GROSS: ...Your book, 'How Jesus Became God,' is published to coincide with Easter, and Easter, of course, celebrates the resurrection of Jesus – something which your book challenges as not having actually happened historically. So, on the one hand, you can argue the timing of this is great. It – you know, continues a debate and a conversation at exactly the right time. On the other hand, you could say the publication of the book is timed in a very sacrilegious way because it challenges – it historically challenges the fundamental, or at least a fundamental belief of Christianity. How do you feel about the book being published just in time for Easter?

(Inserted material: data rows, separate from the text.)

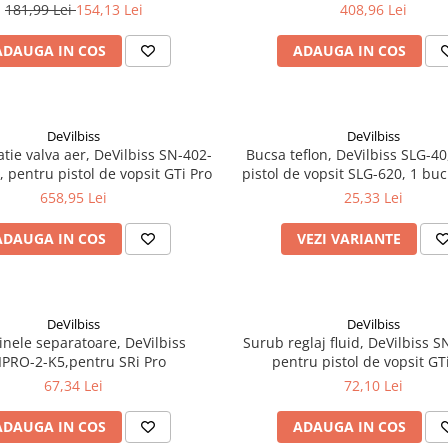
si 1.8
181,99 Lei
154,13 Lei
408,96 Lei
ADAUGA IN COS
ADAUGA IN COS
DeVilbiss
DeVilbiss
atie valva aer, DeVilbiss SN-402-
​​​​​​​Bucsa teflon, DeVilbiss SLG-
, pentru pistol de vopsit GTi Pro
pistol de vopsit SLG-620, 1 buc
658,95 Lei
25,33 Lei
ADAUGA IN COS
VEZI VARIANTE
DeVilbiss
DeVilbiss
 inele separatoare, DeVilbiss
Surub reglaj fluid, DeVilbiss S
IPRO-2-K5,pentru SRi Pro
pentru pistol de vopsit GT
67,34 Lei
72,10 Lei
ADAUGA IN COS
ADAUGA IN COS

EHRMAN: I think it's important to understand that in this book, I actually do not take a stand on either the question of whether Jesus was God or whether he was actually raised from the dead. I leave open both questions because those are theological questions based on religious beliefs, and I'm writing the book as a historian. I'm not allowing my religious beliefs or disbeliefs to affect how I tell the historical story of how Christology developed – how Jesus became God. And so, I leave open the question of whether Jesus was raised from the dead by saying that the reason the disciples believed he was raised from the dead is because they had visions of him. Believers will say, well, that's because Jesus really appeared to them; and non-Christians will say, well, they had hallucinations. But I leave open both possibilities.

The same is true with whether Jesus was God. I should say I had several colleagues read this book to give me suggestions about how to do it. These colleagues are all themselves Christian –  they're Christian scholars – and I know one of them for sure, if you ask him, will say, is Jesus God? He'll say, yes, Jesus is God, and he doesn't disagree with anything fundamental in this book at all. So, I leave open the question of whether Jesus is God, and open the question of whether he was raised from the dead, because I see those as theological and religious questions – whereas I'm interested in the historical questions.

So I feel very good about this book being released at the time of Easter, because I think these are important historical issues of importance of course to Christians, and especially at this time of year – but important, as well, to everybody who has any interest at all in Western civilization, because this ended up being one of the most important questions for the development of our form of civilization....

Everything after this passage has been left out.